With caching mode, the first time you parse a file, then an additional file will be
exported in a special format that is fast to parse. This file will have the same filename
as the original file, except it will have the ".cache" suffix.
The next time you parse the file, this program will automatically check for the existence
of the ".cache" file. If it exists, and is more recent than the file you specified, this
is parsed instead. If it does not exist, it is rebuilt.
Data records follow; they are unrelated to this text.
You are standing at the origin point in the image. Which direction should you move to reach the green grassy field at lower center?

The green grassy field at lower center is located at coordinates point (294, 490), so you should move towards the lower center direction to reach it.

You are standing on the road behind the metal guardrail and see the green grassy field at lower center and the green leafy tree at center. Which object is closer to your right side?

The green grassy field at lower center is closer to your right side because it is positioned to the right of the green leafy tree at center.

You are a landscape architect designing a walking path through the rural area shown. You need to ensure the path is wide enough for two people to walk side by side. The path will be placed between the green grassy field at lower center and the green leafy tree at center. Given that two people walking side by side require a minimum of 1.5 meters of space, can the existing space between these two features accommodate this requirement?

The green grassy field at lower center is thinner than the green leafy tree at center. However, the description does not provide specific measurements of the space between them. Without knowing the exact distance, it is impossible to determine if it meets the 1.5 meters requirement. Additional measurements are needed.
This will bring a speed improvement for b<some> of the output formats below (such as
pathlist). Most output formats work with event-based parsing, so caching the object brings
no benefit and will in fact be slower than bypassing the cache
FORMATS
writable formats are
go_ont
Files with suffix ".ontology"
These store the ontology DAGs
go_def
Files with suffix ".defs"
go_xref
External database references for GO terms
Files with suffix "2go" (eg ec2go, metacyc2go)
go_assoc
Annotations of genes or gene products using GO
Files with prefix "gene-association."
obo_text
Files with suffix ".obo"
This is a new file format replacement for the existing GO flat file formats. It
handles ontologies, definitions and xrefs (but not associations)
obo_xml
Files with suffix ".obo.xml" or ".obo-xml"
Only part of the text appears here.